Is the World Finally Starting to Take our Plastic Problem Seriously?

Plastic is ubiquitous and has been for a long time. The problems plastic causes have also been known for a long time. Yet we’ve been slow to act. In March, I spotted an article with some uplifting news: In Nairobi, Kenya, 175 nations gathered to pass an international treaty that is legally binding and could have a significant positive impact in rolling back plastic pollution.

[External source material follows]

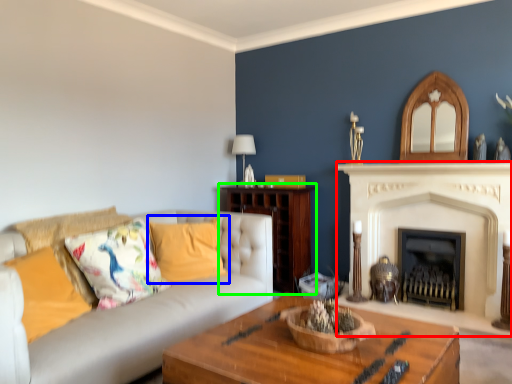 Question: Which object is positioned closest to fireplace (highlighted by a red box)? Select from pillow (highlighted by a blue box) and hardwood (highlighted by a green box).

Choices:
 (A) pillow
 (B) hardwood

Answer: (B) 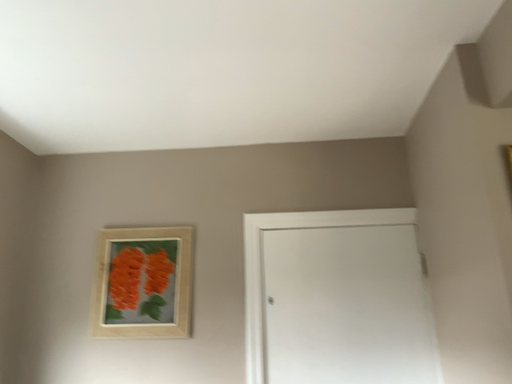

As a consumer and a parent of four young children, I strive to do my part to limit my family’s contribution to the proliferation of plastic. After all, even with the most optimistic projections, it’s that next generation and the ones that follow who will in effect have to play “catch up” in getting this serious environmental problem under control.

Some History

It was interesting to learn, from the Plastics Industry Association no less, that one Alexander Parkes is credited with making the first-ever man-made plastic which he showed off at London International Exhibition in 1862. But what is closer to the plastic we know of today was first produced 1907 according to ourworldindata.org. While that was officially the start of the plastic industry, it apparently didn’t kick into gear and become a global commodity until the 1950s. “Over the next 65 years, annual production of plastics increased nearly 200-fold to 381 million tons in 2015. For context, this is roughly equivalent to the mass of two-thirds of the world population.”

There is no surprise as to why the use of plastic is so popular as spelled out in the Our World in Data website:

Plastic is a unique material with many benefits: it’s cheap, versatile, lightweight, and resistant. This makes it a valuable material for many functions. [Plastic] plays a critical role in maintaining food quality, safety and reducing food waste. The trade-offs between plastics and substitutes (or complete bans) are therefore complex and could create negative knock-on impacts on the environment.

 

A couple of things: The economics are certainly complicated, making “doing the right thing” for a family challenging, let alone nations. But also, as this article points out, there are some benefits of some plastic long-term. So, for me, this is a matter of separating the “bad” from the “not so bad.”

What a World Can Do

What’s exciting about the agreement made in Nairobi is that it not only aims to improve recycling and clean up the plastic we have lying around on our planet already, but it would place curbs on plastic manufacturing itself. The hope is it would lead to a ban on single-use plastic itself (that is saying no thanks to that straw for the kids’ soda, passing on that plastic bag at the grocery store, carrying your own water bottle to refill rather than purchasing more plastic bottles of water, etc.).

“We are making history today,” said Espen Barth Eide, Norway’s climate and the environment minister and president of the United Nations Environment Assembly on the agreement’s passage. Alas, our country was not leading the charge on this, and interestingly, the agreement drew heavily on a joint proposal from Peru and Rwanda. As it turns out, the plastic pollution problem is an even bigger problem in developing nations, and so countries like Rwanda adopted serious bans on everything involving plastic over a decade ago. “Plastic pollution is a planetary crisis, a threat that affects all of us,” Jeanne d’Arc Mujawamariya, the Rwandan environment minister, said at the meeting. “The real work now begins.”

The treaty addresses the full life of plastic, from production to disposal, recycling, and reuse. It also targets packaging design, improving recycling, and pledges that wealthier nations will help developing ones. Objections were put forth – from us, Japan, and India, but amazingly, they all eventually signed on. It’s a big step, but still a step in a very long journey.

Enough?

We at Playper are nearing the end of the development process for our Curious Kingdom box set. It’s an exciting time as our recent revisions to the toy have made it so much better. We have prioritized making process of manufacturing something that aligns with our commitment for our toys being 100% eco-friendly and contain zero toxic chemicals, plastics, or harmful dyes. I can’t say it’s always been easy, but it’s a responsibility we take seriously.

As I wrote about in our blog Raising a Green Family, there is much we can all individually do in instilling eco-friendly values in our children. While we can take a little comfort in this international agreement and efforts by governments around the world, it’ll be up to our children to make environmental progress a given, and something that makes headline news.